* **YOUR GOAL**: Go through the material under this sentence. Return every line holding "giấy".

* **DATA SHOWN**:
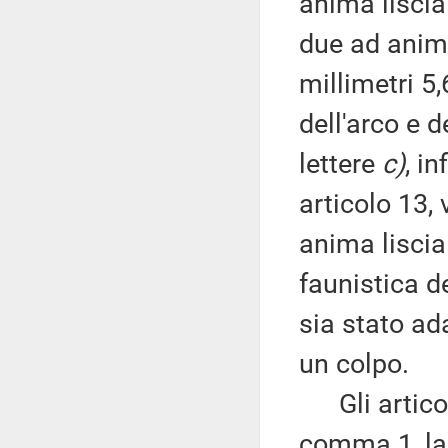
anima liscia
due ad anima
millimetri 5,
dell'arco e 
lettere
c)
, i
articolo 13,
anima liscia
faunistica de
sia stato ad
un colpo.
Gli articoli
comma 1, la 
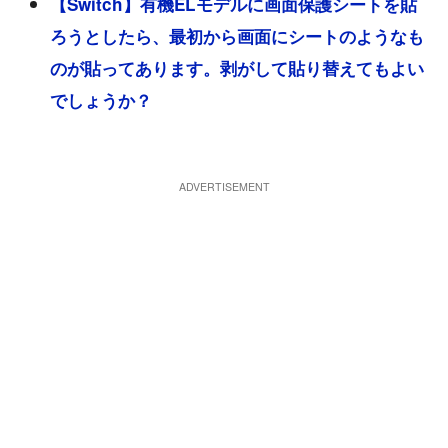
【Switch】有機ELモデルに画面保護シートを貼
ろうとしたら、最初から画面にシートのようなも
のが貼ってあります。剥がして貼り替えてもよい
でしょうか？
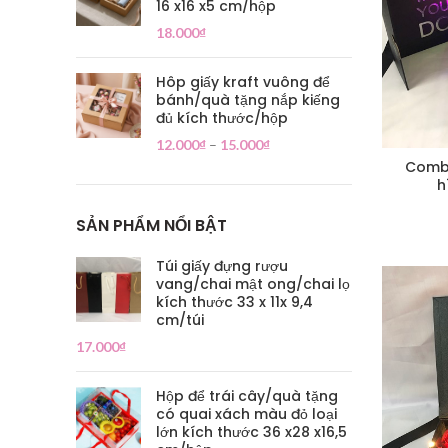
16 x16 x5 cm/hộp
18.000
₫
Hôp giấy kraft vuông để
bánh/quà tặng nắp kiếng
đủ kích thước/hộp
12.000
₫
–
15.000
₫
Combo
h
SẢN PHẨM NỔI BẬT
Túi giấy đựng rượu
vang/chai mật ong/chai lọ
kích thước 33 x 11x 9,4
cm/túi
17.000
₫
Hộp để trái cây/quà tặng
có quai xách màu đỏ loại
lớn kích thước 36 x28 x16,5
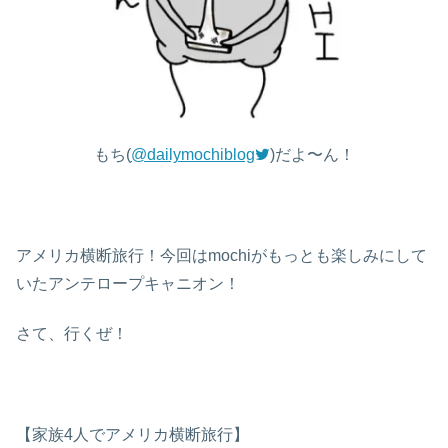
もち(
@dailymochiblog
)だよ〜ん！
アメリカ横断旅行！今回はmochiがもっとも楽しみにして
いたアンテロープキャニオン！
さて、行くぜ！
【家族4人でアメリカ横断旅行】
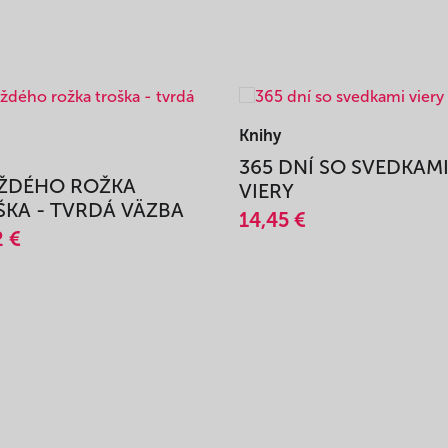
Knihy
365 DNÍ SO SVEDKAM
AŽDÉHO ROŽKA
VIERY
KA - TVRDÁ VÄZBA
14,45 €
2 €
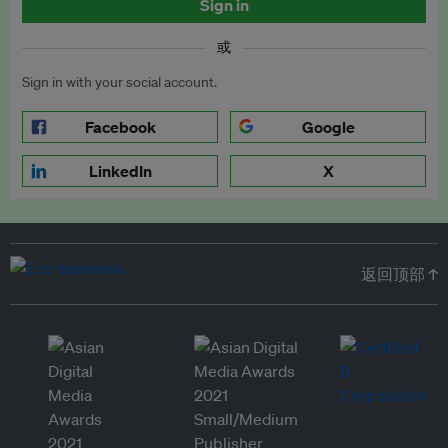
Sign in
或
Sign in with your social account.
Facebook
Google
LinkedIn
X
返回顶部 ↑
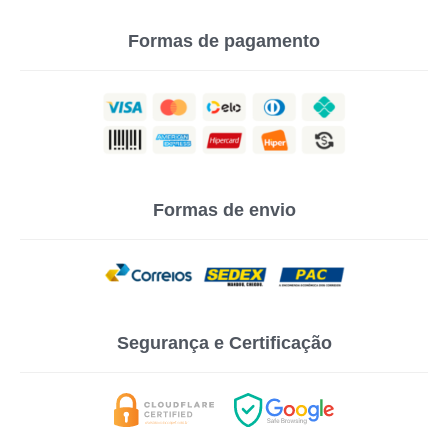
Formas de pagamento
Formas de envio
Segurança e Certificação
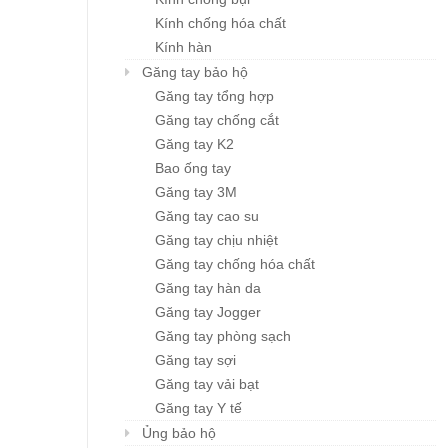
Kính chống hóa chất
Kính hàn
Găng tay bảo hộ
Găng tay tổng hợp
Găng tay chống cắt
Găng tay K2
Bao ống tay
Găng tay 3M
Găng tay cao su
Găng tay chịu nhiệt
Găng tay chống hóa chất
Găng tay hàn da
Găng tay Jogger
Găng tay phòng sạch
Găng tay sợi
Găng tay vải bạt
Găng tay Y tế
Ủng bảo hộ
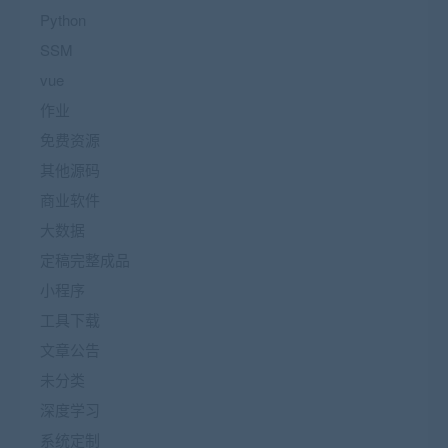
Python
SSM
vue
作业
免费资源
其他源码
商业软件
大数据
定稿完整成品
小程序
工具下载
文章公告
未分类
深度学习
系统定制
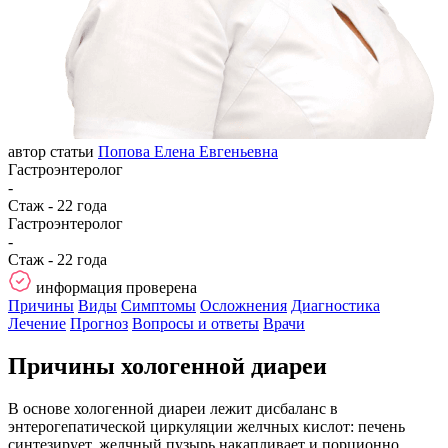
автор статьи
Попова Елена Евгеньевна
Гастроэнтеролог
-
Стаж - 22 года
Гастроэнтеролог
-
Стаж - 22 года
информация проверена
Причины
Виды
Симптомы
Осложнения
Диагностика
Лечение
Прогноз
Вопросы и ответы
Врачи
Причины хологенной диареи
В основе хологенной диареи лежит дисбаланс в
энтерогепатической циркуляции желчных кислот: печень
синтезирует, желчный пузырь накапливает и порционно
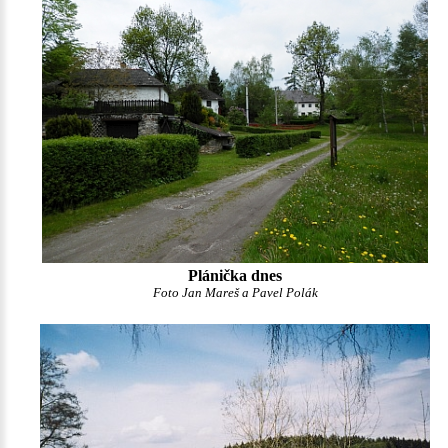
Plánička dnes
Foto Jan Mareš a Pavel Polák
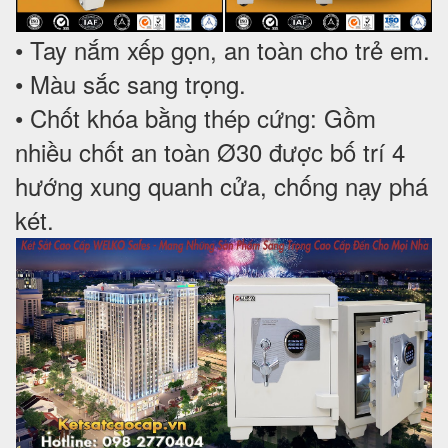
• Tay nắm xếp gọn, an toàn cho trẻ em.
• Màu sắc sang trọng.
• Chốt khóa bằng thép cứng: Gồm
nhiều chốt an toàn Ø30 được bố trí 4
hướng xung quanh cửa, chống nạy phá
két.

--

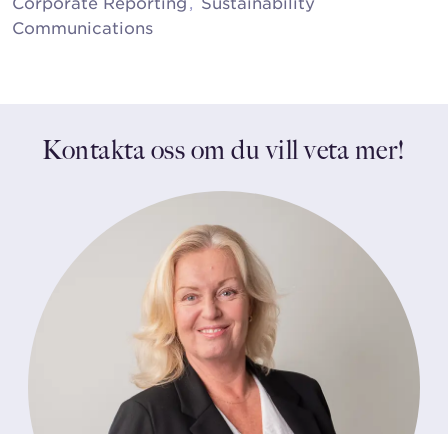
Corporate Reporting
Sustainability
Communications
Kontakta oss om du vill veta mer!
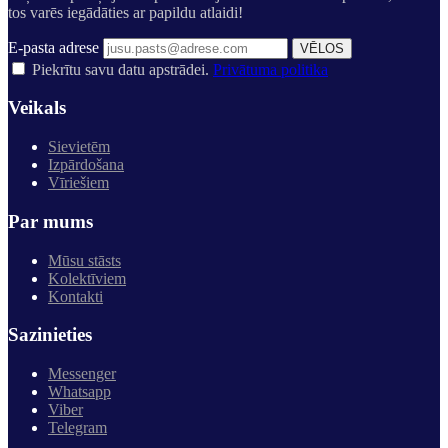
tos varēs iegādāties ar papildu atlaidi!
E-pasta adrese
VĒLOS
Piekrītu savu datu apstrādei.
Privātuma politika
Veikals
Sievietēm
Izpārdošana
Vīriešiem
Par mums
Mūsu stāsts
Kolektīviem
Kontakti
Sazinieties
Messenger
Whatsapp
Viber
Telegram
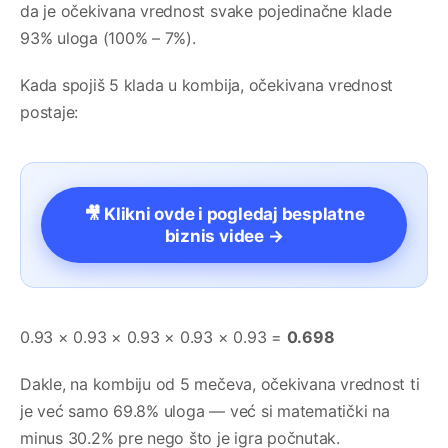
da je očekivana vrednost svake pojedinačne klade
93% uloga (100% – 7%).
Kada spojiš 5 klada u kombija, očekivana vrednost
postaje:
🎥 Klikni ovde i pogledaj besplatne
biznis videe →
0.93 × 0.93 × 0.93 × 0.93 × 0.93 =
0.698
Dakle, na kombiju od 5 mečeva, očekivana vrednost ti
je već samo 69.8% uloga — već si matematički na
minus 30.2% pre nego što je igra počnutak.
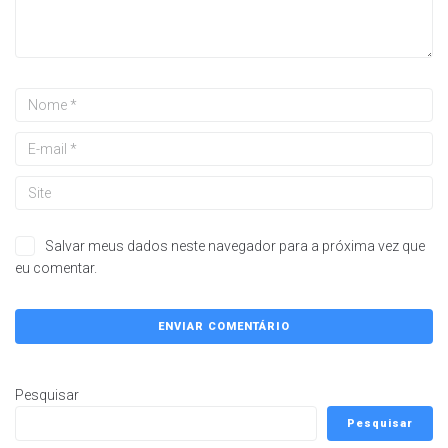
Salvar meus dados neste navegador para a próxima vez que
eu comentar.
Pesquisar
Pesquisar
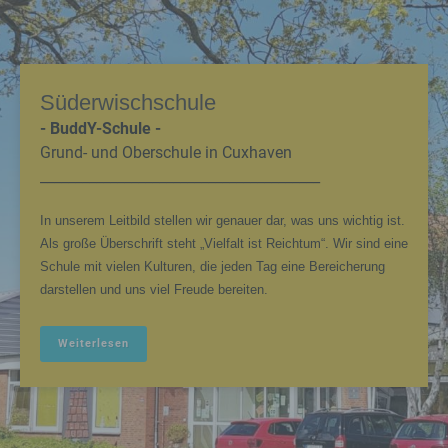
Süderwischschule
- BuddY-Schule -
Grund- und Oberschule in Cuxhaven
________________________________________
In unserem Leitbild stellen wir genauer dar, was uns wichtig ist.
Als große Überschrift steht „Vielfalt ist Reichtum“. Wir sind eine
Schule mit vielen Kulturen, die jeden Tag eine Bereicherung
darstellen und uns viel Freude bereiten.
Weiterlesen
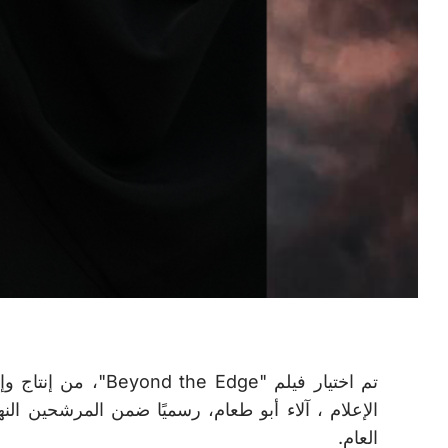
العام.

* **RESULT OF THIS TASK**:
Hôp giấy kraft vuông để
Túi giấy đựng rượu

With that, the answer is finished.